Jack C. Lambert, Appellant, v. Lawrence E. Wilson, Warden of the California State Prison at San Quentin, et al., Appellee, 401 F.2d 889 (9th Cir. 1968)Annotate this Case
Al Katz (argued), Chicago, Ill., for appellant.
Joyce F. Neddle (argued), Deputy Atty. Gen., Thomas C. Lynch, Atty. Gen., of Cal., Jerome C. Utz, Deputy Atty. Gen., San Francisco, Cal., for appellee.
Before DUNIWAY and ELY, Circuit Judges, and SMITH, District Judge.*
Appellant admittedly killed his wife. There was substantial evidence of premeditation. The defense, a lack of specific intent because of intoxication, failed. Defendant was convicted of murder in the first degree and sentenced to life imprisonment. He filed a petition in the United States District Court for a writ of habeas corpus and after an evidentiary hearing the district court denied the petition.

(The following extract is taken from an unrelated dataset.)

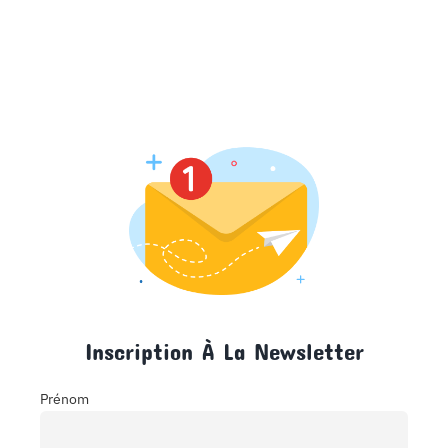
Inscription À La Newsletter
Prénom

The contention made here and below is that the petitioner was denied the effective aid of counsel because:
1. No objection was made to a coerced confession.
2. The defense of intoxication was so insubstantial as compared with the defense not offered, i. e., that there was a lack of intent because of defendant's diminished responsibility under the Wells-Gorshen doctrine1 that defendant was denied due process.
3. That defendant was not consulted about and did not consent to the defensive theory employed.
In an order denying the petition for the writ and another denying a motion for rehearing the district court considered each of these claims, found the facts against the petitioner and on the whole record concluded that petitioner's counsel was adequate and able and that there was no denial of fundamental fairness. In our opinion the record supports the findings of fact and we agree with the district court's conclusion that the case does not fall within the ambit of Brubaker v. Dickson, 310 F.2d 30 (9th Cir. 1962).
The orders appealed from are affirmed.